This exercise calls for the listing to be set down exactly.

-- GIVEN RECORDS follows --

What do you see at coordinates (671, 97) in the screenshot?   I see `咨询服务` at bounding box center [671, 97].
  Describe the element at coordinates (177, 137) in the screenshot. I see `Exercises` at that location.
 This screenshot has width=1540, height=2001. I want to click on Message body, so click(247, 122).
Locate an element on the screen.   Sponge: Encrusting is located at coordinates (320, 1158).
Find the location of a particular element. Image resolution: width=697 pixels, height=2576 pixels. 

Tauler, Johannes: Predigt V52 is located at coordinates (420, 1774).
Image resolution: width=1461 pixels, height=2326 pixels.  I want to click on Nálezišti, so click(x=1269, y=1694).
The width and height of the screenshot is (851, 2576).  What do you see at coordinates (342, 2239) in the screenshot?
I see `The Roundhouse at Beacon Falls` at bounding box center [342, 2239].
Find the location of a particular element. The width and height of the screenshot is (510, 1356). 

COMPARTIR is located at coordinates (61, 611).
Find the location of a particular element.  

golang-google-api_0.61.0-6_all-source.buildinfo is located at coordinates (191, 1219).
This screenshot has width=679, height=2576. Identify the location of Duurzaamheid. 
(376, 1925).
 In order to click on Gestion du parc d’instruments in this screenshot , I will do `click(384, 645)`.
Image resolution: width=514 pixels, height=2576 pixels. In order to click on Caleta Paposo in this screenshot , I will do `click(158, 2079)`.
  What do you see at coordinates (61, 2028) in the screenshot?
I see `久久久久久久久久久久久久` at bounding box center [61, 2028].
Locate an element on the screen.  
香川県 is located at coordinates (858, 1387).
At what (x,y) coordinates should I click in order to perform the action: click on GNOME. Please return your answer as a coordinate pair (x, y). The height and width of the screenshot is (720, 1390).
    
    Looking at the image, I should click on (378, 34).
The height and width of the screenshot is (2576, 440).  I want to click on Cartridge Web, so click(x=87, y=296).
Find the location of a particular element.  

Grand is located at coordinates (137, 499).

-- GIVEN RECORDS concluded --

_EXERCISE OUTPUT_
What do you see at coordinates (671, 97) in the screenshot?   I see `咨询服务` at bounding box center [671, 97].
  Describe the element at coordinates (177, 137) in the screenshot. I see `Exercises` at that location.
 This screenshot has width=1540, height=2001. I want to click on Message body, so click(247, 122).
Locate an element on the screen.   Sponge: Encrusting is located at coordinates (320, 1158).
Find the location of a particular element. Image resolution: width=697 pixels, height=2576 pixels. 

Tauler, Johannes: Predigt V52 is located at coordinates (420, 1774).
Image resolution: width=1461 pixels, height=2326 pixels.  I want to click on Nálezišti, so click(x=1269, y=1694).
The width and height of the screenshot is (851, 2576).  What do you see at coordinates (342, 2239) in the screenshot?
I see `The Roundhouse at Beacon Falls` at bounding box center [342, 2239].
Find the location of a particular element. The width and height of the screenshot is (510, 1356). 

COMPARTIR is located at coordinates (61, 611).
Find the location of a particular element.  

golang-google-api_0.61.0-6_all-source.buildinfo is located at coordinates (191, 1219).
This screenshot has width=679, height=2576. Identify the location of Duurzaamheid. 
(376, 1925).
 In order to click on Gestion du parc d’instruments in this screenshot , I will do `click(384, 645)`.
Image resolution: width=514 pixels, height=2576 pixels. In order to click on Caleta Paposo in this screenshot , I will do `click(158, 2079)`.
  What do you see at coordinates (61, 2028) in the screenshot?
I see `久久久久久久久久久久久久` at bounding box center [61, 2028].
Locate an element on the screen.  
香川県 is located at coordinates (858, 1387).
At what (x,y) coordinates should I click in order to perform the action: click on GNOME. Please return your answer as a coordinate pair (x, y). The height and width of the screenshot is (720, 1390).
    
    Looking at the image, I should click on (378, 34).
The height and width of the screenshot is (2576, 440).  I want to click on Cartridge Web, so click(x=87, y=296).
Find the location of a particular element.  

Grand is located at coordinates (137, 499).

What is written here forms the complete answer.